A Taste of Oregon...in Japan | The Source Weekly - Bend, Oregon

A Taste of Oregon...in Japan

Tokyo's PDX Taproom offers the Northwest in the Far East

The PDX Taproom (pdxtap.com) is certainly impressive in its dedication to its chosen theme. Cans and bottles from breweries across Oregon line the window-side bar, overlooking what is otherwise a laid-back residential neighborhood. On one side of the bar, a TV plays video of Portland-area hotspots such as Saturday Market, Multnomah Falls, and Deschutes Brewery's Pearl District taproom. There is even a framed piece of the old carpet from Portland International Airport on the wall. However, the real surprise is that PDX Taproom isn't in Portland, or Oregon, or even on this continent. It's in Tokyo, nearly 5,000 miles away from Bend.

"I went to Portland for the first time when I was studying abroad during high school," says Miyuki Hiramatsu, who opened up the cozy bar in the Shibuya district of Japan's capital last fall. "During that time, my host family offered me the first beer I ever had, which happened to be Full Sail's pale ale. It really left an impression on me, in how it tasted and in how beer was such a big thing in general over there. Whenever I went back to Portland on business afterward, it always seemed like beer was such an important part of the culture," she says.
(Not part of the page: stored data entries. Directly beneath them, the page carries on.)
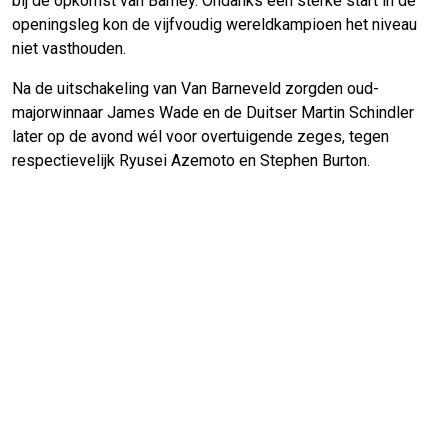
bij de opkomst van Barney. Ondanks een sterke start in de
openingsleg kon de vijfvoudig wereldkampioen het niveau
niet vasthouden.
Na de uitschakeling van Van Barneveld zorgden oud-
majorwinnaar James Wade en de Duitser Martin Schindler
later op de avond wél voor overtuigende zeges, tegen
respectievelijk Ryusei Azemoto en Stephen Burton.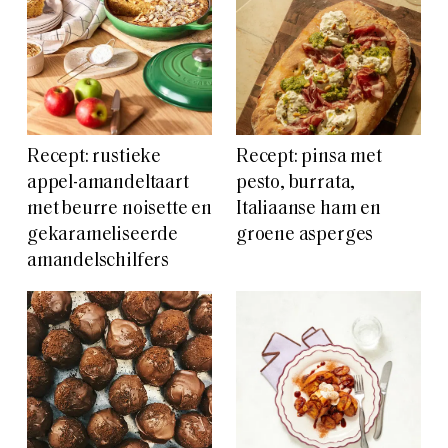
Recept: rustieke
Recept: pinsa met
appel-amandeltaart
pesto, burrata,
met beurre noisette en
Italiaanse ham en
gekarameliseerde
groene asperges
amandelschilfers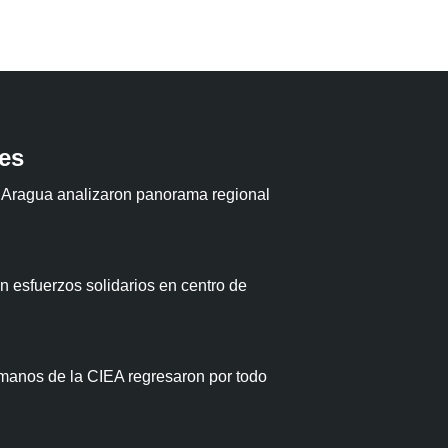
tes
 Aragua analizaron panorama regional
 esfuerzos solidarios en centro de
anos de la CIEA regresaron por todo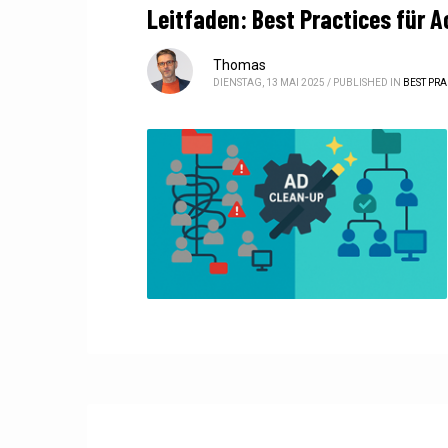
Leitfaden: Best Practices für 
Thomas
DIENSTAG, 13 MAI 2025
/
PUBLISHED IN
BEST PRA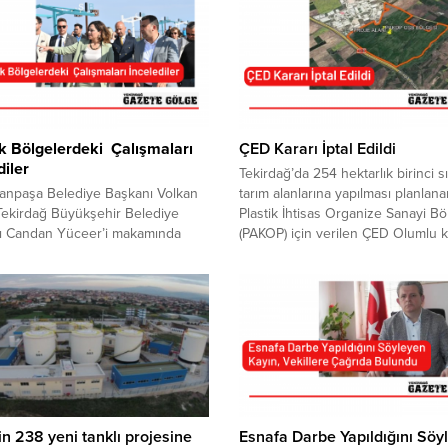
ik Bölgelerdeki Çalışmaları
ÇED Kararı İptal Edildi
diler
Tekirdağ’da 254 hektarlık birinci sı
anpaşa Belediye Başkanı Volkan
tarım alanlarına yapılması planlana
 Tekirdağ Büyükşehir Belediye
Plastik İhtisas Organize Sanayi Bö
ı Candan Yüceer’i makamında
(PAKOP) için verilen ÇED Olumlu ka
ı. İki başkan, Süleymanpaşa’nın
mahkeme tarafından iptal edildi. T
zırlanan bölgelerini birlikte
2. İdare Mahkemesi, tarım alanları
, çeşitli projeleri yerinde inceledi.
verecek doğal dengenin bozulma
İK BÖLGELERDEKİ ÇALIŞMALARI
neden olacak projenin, hukuka ayk
LEDİLER Başkan Nallar ve
olduğuna hükmetti. Çevre zaferi
 Yüceer, Kumbağ Mahallesi
kazanıldığını söyleyen TMMOB Te
Halk Plajı, Altınova ve Alkaya Sahil
Koordinasyon Kurulu...
ri ile Rumeli İskelesi’nde yürütülen
arı yerinde...
n 238 yeni tanklı projesine
Esnafa Darbe Yapıldığını Söy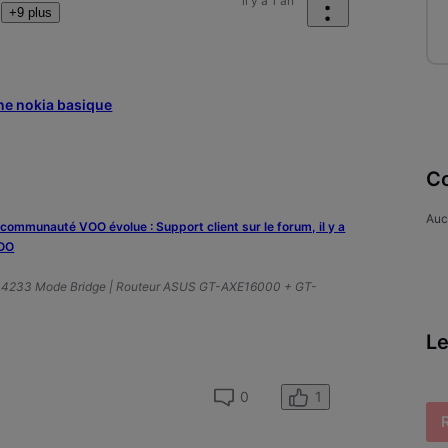
il y a 1 an
+9 plus
ne nokia basique
Co
Auc
a communauté VOO évolue : Support client sur le forum, il y a
VOO
A4233 Mode Bridge | Routeur ASUS GT-AXE16000 + GT-
Le
1
0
Hiramatsu went on to work for the Japanese division of Portland's Columbia Sportswear for many years, helping to launch several company stores in the nation, but her love for Oregon beer never waned. That much is clear when you visit PDX Taproom, which offers ten taps of nothing but beer from the region—no small feat when you have to import all of it across the Pacific Ocean. Rogue has always had a large presence in Asia, but thanks to new distributors like Sapporo-based Oregon Beer Geeks, offerings from breweries like Laurelwood, Coalition, The Commons, and even Bend's own Worthy and Deschutes are starting to appear in beer bars across Japan.

Beer is just part of the package at PDX Taproom, as Hiramatsu explains over a 700-yen glass of Breakside IPA ($5.60 in U.S. dollars). "I've tried to make this an open and inviting kind of place, not like your typical bar," she says. "A lot of the clientele here are people from overseas or those who've visited Oregon before, but Portland is starting to be well known here as a hip place for food and fashion. Beer is part of the lifestyle there, and so through this taproom, I want to offer both good beer and a taste of the Oregon experience."